Vous savez, quand vous êtes manager, c’est quelque chose qu’on ne peut pas étouffer. J’avais des idées, mais je ne pouvais pas les exploiter. Vu que je ne décidais pas, je n’y pouvais rien. Et j’étouffais. Donc, quand le moment est arrivé, j’ai rendu ma démission. Ça n’a pas été facile de démissionner pour se lancer dans sa propre entreprise. Alors que j’avais déjà des charges, mes enfants, et ma famille. Surtout que je n’aime pas trop tendre la main. Je veux être indépendante financièrement. Et il y a aussi que j’aime donner, j’aime partager. Donc, à un moment donné, je ne savais plus comment aider tous ces enfants dans la rue.
Aviez-vous déjà une idée claire de ce que vous alliez faire, avant de démissionner ?
Oui, j’ai démissionné en 2005. Mais bien avant cela, l’école existait déjà depuis 1998. C’était la maternelle à l’époque.
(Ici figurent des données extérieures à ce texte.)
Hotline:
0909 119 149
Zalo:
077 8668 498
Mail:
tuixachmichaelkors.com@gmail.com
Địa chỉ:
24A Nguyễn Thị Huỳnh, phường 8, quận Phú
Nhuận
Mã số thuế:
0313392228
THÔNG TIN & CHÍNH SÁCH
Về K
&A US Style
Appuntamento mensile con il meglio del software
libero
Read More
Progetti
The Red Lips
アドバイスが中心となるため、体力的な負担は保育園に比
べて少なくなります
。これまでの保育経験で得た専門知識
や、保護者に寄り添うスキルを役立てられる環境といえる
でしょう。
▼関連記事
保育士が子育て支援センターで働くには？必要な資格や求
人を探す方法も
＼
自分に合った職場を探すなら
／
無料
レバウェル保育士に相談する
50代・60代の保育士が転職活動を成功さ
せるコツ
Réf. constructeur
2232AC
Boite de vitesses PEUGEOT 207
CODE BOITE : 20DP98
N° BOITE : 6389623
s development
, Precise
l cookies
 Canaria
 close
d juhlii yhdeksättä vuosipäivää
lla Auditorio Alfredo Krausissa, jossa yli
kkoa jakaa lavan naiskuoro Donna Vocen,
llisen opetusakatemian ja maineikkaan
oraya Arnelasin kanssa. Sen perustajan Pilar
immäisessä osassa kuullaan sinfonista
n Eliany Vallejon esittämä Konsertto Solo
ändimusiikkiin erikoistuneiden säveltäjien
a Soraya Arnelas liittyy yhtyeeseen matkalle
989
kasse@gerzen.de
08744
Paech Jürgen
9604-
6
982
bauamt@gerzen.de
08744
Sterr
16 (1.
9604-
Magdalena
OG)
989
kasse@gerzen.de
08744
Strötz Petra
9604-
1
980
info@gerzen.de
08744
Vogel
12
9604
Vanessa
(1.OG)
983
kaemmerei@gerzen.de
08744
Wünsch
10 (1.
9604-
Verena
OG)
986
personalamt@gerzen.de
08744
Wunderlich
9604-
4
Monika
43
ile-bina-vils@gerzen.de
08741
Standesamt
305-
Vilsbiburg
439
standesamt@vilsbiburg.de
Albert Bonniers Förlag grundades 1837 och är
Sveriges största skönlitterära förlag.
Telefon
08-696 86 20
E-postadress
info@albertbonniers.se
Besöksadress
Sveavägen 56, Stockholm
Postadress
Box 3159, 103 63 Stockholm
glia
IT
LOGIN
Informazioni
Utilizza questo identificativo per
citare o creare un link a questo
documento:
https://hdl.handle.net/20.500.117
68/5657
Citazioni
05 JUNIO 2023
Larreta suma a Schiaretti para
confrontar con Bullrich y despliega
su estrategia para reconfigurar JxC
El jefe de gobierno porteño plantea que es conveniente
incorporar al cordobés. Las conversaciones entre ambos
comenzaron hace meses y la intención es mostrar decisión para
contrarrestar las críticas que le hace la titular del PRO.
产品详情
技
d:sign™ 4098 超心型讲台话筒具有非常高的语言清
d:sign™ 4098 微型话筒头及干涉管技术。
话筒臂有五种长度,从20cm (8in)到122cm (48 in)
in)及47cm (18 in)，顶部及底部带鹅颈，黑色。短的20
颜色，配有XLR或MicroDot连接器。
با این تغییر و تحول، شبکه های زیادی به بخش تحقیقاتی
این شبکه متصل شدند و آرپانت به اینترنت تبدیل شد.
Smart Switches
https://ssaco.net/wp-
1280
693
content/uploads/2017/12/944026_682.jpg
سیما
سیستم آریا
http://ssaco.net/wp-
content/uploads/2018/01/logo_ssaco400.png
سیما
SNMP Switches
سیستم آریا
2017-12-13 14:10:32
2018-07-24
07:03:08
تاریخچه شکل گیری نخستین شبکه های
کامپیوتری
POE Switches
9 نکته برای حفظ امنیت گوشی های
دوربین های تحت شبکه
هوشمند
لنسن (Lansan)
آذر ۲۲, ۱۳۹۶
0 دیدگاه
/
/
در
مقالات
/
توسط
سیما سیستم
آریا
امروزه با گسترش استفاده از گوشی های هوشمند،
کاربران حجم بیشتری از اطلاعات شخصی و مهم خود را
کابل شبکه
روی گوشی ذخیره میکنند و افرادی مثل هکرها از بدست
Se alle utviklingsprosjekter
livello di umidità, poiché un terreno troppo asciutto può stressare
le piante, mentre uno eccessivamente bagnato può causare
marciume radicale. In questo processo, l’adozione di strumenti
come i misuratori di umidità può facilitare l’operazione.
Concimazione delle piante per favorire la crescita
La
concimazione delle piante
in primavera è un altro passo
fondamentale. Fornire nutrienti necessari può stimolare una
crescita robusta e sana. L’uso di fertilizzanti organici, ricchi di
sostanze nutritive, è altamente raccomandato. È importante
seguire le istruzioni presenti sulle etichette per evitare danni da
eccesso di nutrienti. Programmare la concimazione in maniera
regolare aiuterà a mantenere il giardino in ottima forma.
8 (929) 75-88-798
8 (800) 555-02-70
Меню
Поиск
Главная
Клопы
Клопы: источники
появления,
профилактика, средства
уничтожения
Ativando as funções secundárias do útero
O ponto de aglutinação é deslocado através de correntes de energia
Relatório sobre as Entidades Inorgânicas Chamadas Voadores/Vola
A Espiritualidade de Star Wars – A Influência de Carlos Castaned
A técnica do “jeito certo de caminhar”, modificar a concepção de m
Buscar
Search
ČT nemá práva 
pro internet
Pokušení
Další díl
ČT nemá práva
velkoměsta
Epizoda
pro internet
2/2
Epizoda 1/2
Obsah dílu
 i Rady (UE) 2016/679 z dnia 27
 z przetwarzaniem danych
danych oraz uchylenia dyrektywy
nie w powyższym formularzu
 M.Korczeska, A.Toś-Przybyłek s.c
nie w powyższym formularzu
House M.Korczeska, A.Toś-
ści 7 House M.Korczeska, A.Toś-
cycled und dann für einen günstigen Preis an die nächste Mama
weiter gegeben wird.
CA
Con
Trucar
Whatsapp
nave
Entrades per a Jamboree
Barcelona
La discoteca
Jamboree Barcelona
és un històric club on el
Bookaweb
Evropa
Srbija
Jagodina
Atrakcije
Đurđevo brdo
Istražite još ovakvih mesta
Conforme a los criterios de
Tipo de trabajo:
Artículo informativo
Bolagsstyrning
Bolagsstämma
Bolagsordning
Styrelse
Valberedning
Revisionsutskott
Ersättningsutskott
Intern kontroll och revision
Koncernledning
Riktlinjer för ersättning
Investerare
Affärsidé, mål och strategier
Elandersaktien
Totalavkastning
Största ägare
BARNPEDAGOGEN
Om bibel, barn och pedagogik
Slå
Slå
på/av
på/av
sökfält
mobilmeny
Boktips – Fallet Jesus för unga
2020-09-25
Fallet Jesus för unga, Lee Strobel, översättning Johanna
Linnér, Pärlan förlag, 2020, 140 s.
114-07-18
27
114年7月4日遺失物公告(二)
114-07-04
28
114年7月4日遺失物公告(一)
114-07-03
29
C’est donc après ma démission que j’ai ajouté au fur et à mesure des classes. Il y avait 4 niveaux : la crèche, pour enfant à partir de 3 mois, la petite section, la moyenne section et la grande section.
Après la démission, avec quels moyens poursuivez-vous l’entretien de l’école ?
C’était un défi pour moi. C’était la galère qui venait de commencer. C’était dur pour payer mon personnel. Mais j’ai appris beaucoup. Parce que ce n’était pas facile. Vous pouvez avoir des amis qui vont vous fuir. Vous pouvez avoir des gens qui disent qu’ils vous aideront et à la dernière minute, ils vous lâchent. Donc vous tournez dans tous les sens. Vous ne dormez pas. Et un jour, j’ai fait un rêve dans lequel le Président de la république m’a donné 10 millions FCFA. A l’époque c’était Guéi Robert qui était le Président de la république. Et lorsque je suis arrivé au bureau, j’explique mon rêve à ma collègue. Un jour, cette dernière me trouve au bureau en me disant qu’elle a rencontré la nièce du président Guéi, et qu’elle a pris le numéro de la présidence pour moi. Sur place, j’appelle et je dis « Je veux rencontrer le président, c’est une question de vie ou de mort. Je veux un rendez-vous. » J’ai insisté et mon interlocuteur m’a demandé de venir à la présidence. C’est ainsi que j’ai eu mon audience avec le président de la république. C’était extraordinaire. Donc mon rêve s’est réalisé. Dans la vie, il faut être déterminé. Il ne suffisait pas de rêver et rester couché. Il faut rentrer en action. Si j’étais restée qu’à cela, si je n’avais pas expliqué mon rêve à mon amie, mais mon rêve allait dormir en moi. Il faut avoir cette force de créer son propre bonheur. Et c’est ce que j’ai fait. Mais je savais que j’allais y arriver. J’ai forcé mon destin. Le président m’a reçue, je lui ai exposé mes besoins. Et puis il m’a donné un million. C’est comme si on venait de me remettre 100 millions. Je suis allée dans mon magasin au quartier, j’ai acheté quelques jouets, j’ai même créé une buanderie pour les enfants de l’école.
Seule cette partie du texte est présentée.